In order to understand Joyce's influence on subsequent cultures, I picked up Mr. Adams' nicely-titled book Afterjoyce. Before plunging into his main point, Adams points out some of the challenges of reading and understanding Joyce's works. And at one decisive moment, Adams talks about the very value of trying to read such a difficult work of literature.

Reading [Joyce's works] is thus a superhuman task. It involves not only reading the printed text and understanding its encyclopedic complexities, but tracing development through the pre-texts, and disentangling the accidental from the significant. The laziness and complacency of readers is commonly and often rightly blamed when inventive and original literary work fails to its effect. Good writers know that what is absorbed without effort is effortlessly forgotten, and they build deliberate difficulties into their work. From the author's point of view, when one writes under the aspect of eternity, as Joyce evidently did, it matters relatively little if five or ten generations of readers, after wrestling with the text, give up on it (with rare exceptions) in frustration, if not despair. This means only that the audience has not grown up to the author's conceptions. But the practical consequences of having an unread and almost unreadable book as the supreme achievement of the most talented prose writer of his day are bound to be complex. A first, primitive reaction is, of course, to deny in varying degrees that Joyce was a great writer at all, the usual formula being that he had great talents but misused them. (The distinction between "use" and "misuse" tacitly but perceptibly assumes the standards of contemporary society as a norm —whereas it is exactly from the sleep of contemporary society that Joyce asks us to wake that we may put on the dimensions of all the buried Finnegans within us.) There is no logical way of refuting this position, except, to point out that its pragmatic Gladstone prudence imposes on the visionary artist an impossibly contradictory set of demands.
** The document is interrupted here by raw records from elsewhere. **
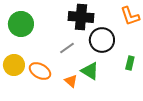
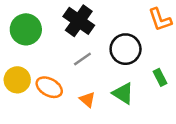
black cross: (81, 17) -> (79, 21), moved, turned 30
green rectangle: (130, 63) -> (160, 77), turned -40
green triangle: (90, 71) -> (123, 93), moved

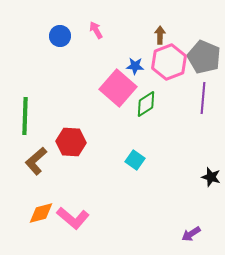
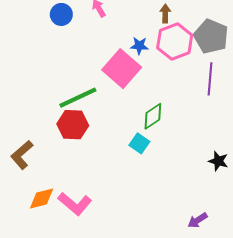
green diamond: (146, 104) -> (153, 116), moved
green line: (25, 116) -> (78, 98), moved, turned 63
brown L-shape: (36, 161) -> (22, 155), moved

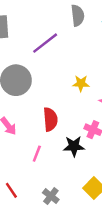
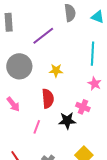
yellow star: (81, 83) -> (56, 71), moved

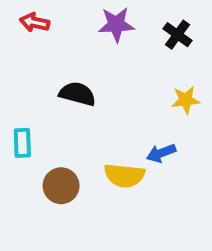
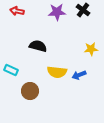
black cross: (177, 35) -> (83, 10), moved
cyan rectangle: (22, 143) -> (11, 70), turned -64
yellow semicircle: (124, 176) -> (57, 72), moved

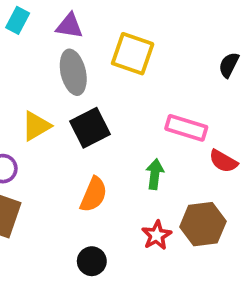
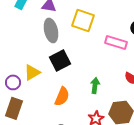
yellow triangle: (36, 126) -> (32, 72), moved
pink rectangle: (186, 128) -> (116, 42), moved

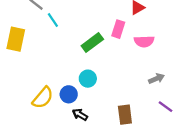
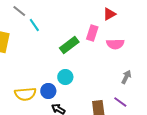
gray arrow: (156, 79) -> (126, 77), turned -40
yellow semicircle: (43, 98) -> (25, 94), turned 45
purple line: (165, 107) -> (120, 102), moved

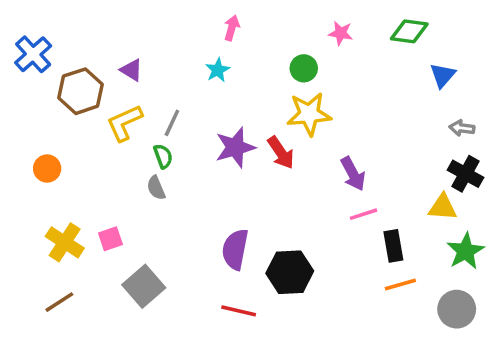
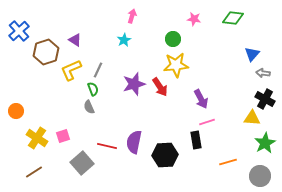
blue triangle: (443, 75) -> (252, 54), moved
orange circle: (47, 168) -> (16, 111), moved
black rectangle: (393, 246) -> (196, 140), moved
red line: (239, 311) -> (107, 146), moved

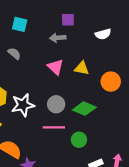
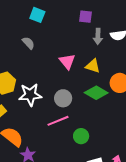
gray arrow: (58, 38) -> (98, 36), moved, turned -91
green diamond: (84, 109) -> (96, 93), moved
pink line: (54, 127) -> (58, 121), turned -30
Joyce's art is the art of seeing through, of going beyond. He looks past ideologies, conventions, and intentions, beyond morals, manners, character, and individuality, to the visionary substructure of human life: by which I mean the primitive instinctual patterns and tropisms by which life is and always has been controlled. To ask that such a vision be conveyed in conventional literary forms, tailored to the measure of semi-conscious minds in search of diversion, is like asking for the universal solvent to be delivered in a plastic teacup.
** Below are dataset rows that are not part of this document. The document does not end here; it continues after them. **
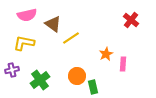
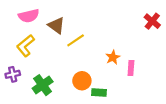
red cross: (131, 20) -> (152, 21), moved
yellow L-shape: (24, 43) -> (26, 46), turned -50
green rectangle: (93, 87) -> (99, 92), turned -72

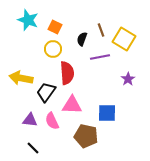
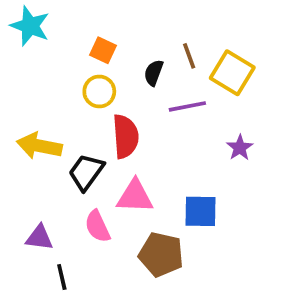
cyan star: (28, 20) -> (30, 26), moved
purple triangle: (30, 120) -> (39, 238), moved
black line: (33, 148) -> (62, 277), turned 32

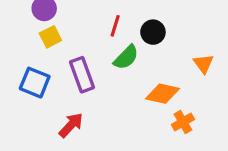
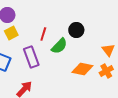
red line: (115, 26) -> (43, 34), moved
orange cross: (183, 122) -> (106, 71), moved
That is long, but Adams needed to lay out that context in order to make his point, which is basically this: in order to convey a message or a kind of "human predicament" that will last for eternity, writers cannot afford so easily to suck up to the norms of their particular societies
—instead, writers must risk being ridiculed, ignored, complicated, in so far as all the complexities of their writing hold a definite place in the whole world of their novels.

I've never read such a well-said vindication of Joyce's four novels.
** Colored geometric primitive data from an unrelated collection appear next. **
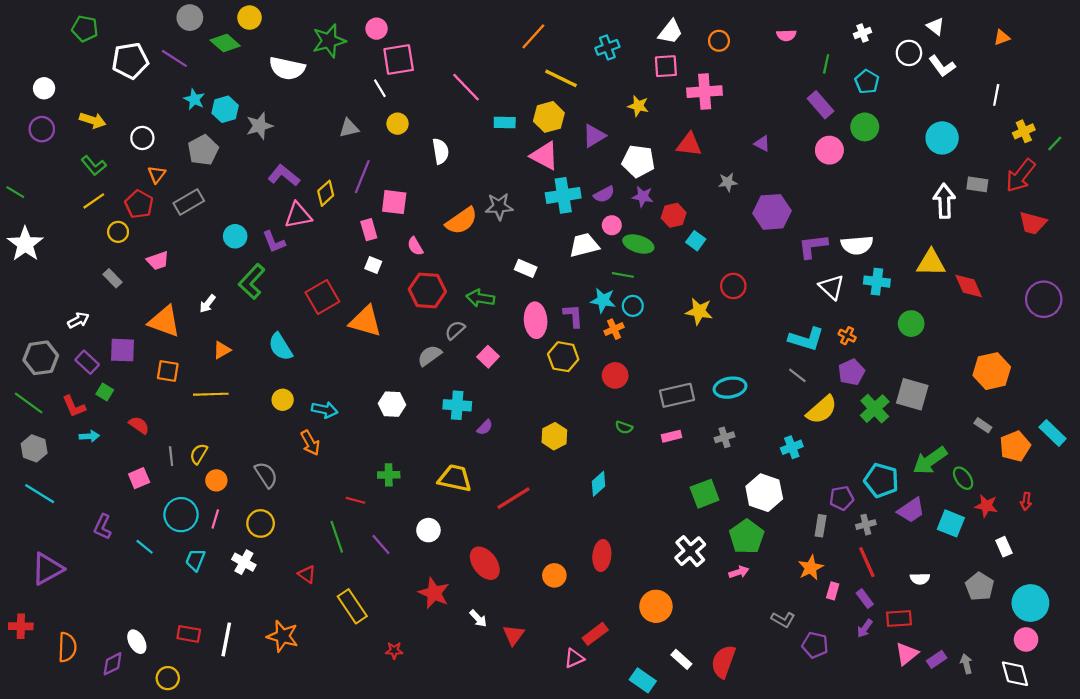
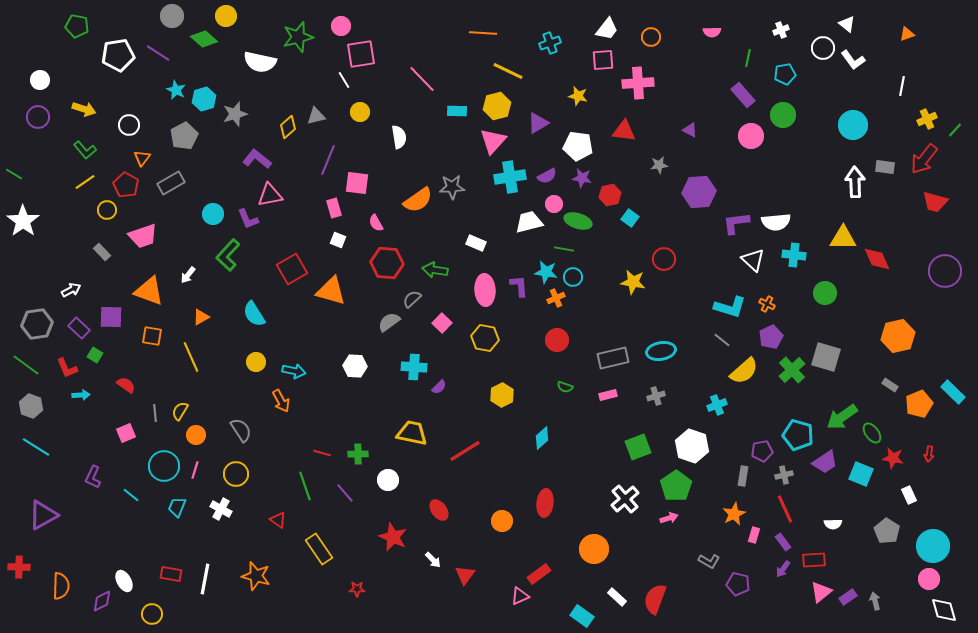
orange line: (533, 36) -> (483, 33), turned 52
cyan pentagon: (867, 82) -> (785, 74), turned 30
pink triangle: (544, 156) -> (493, 141), turned 44
yellow diamond: (326, 193) -> (288, 127), moved
pink trapezoid: (158, 261) -> (143, 236), size x1.4
yellow hexagon: (563, 357) -> (485, 338), moved
yellow line: (211, 394) -> (191, 357), turned 68
green cross: (389, 475) -> (358, 454), moved
red ellipse: (485, 563) -> (439, 510), size x0.7
white diamond: (1015, 674) -> (944, 610), moved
Of course, there is the art of simplicity and vivacity. Kafka and Dostoyevsky are the two leaders in telling vivid and simple stories that are nonetheless rich and elevating. Both writers have the exceptional talent of telling the exactly right details of their characters' lives, in order to construct an entertaining read that lasts forever. It's not wholly true that "what is absorbed without effort is effortlessly forgotten." But it's true in so many cases. Especially in repetition. By repeating conversations, acts, mechanically and unconsciously, those moments in life lose their proper place in memory. That phenomenon is familiar. Even Kafka's memorable story, the Metamorphosis, can grow mundane as you ponder on it every night for a month (I guess nobody would do such a thing, but hey.)

Joyce's stories indeed wake the readers up from any slumbers in repetition. Whenever you hear someone complain, "my life is meaningless" or "my life is repetitive," buy them a book of Joyce. A new perspective on the world never hurts, especially if those points of view come from some Irish fellow who loathed the idea of mundane, impersonal, repetitive acts. Adams' insight
—"what is absorbed without effort is effortlessly forgotten" —is another great proverb that I was able to encounter today. Lucky.